Charting Shots Over Expectations

In statistics, an expectation is a way to quantify what is typical or likely. And, when we compare what actually happened against what was expected, we have a way to judge how surprised or unimpressed we should be.

Despite their usefulness, you are as likely to see a probabilistic expectation in tennis as you are a floral pattern at Wimbledon. Mainstream tennis stats only report what happened, not what was likely to happen. This is really too bad because it makes it makes it that much harder for fans to judge the quality of a player’s performance.

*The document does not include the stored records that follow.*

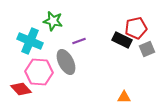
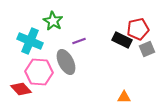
green star: rotated 18 degrees clockwise
red pentagon: moved 2 px right, 1 px down
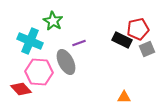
purple line: moved 2 px down
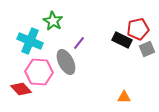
purple line: rotated 32 degrees counterclockwise
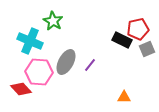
purple line: moved 11 px right, 22 px down
gray ellipse: rotated 55 degrees clockwise
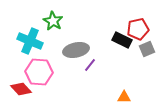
gray ellipse: moved 10 px right, 12 px up; rotated 50 degrees clockwise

Consider Borna Coric’s upset of Rafael Nadal just a day ago at the Western and Southern Open. If we looked at the mainstream match summary for that win, we would learn, for example, that Coric won 73% of service points and 53% of return points; whereas Nadal won just 47% and 27% of the same points. This tells us how much Coric outperformed Nadal on each stat but it doesn’t tell us how much he might have outperformed his expected performance for the match, or how much Nadal performed below his expectations.

Accounting for Expectations

My last post suffered from the same problem. I presented a method for showing the frequency of serve locations for a particular plot using hexagonal binning with ggplot2. Using Roger Federer’s serves from the 2016 Australian Open, we found that his first serves are most often near the lines of the service box wide or down the T.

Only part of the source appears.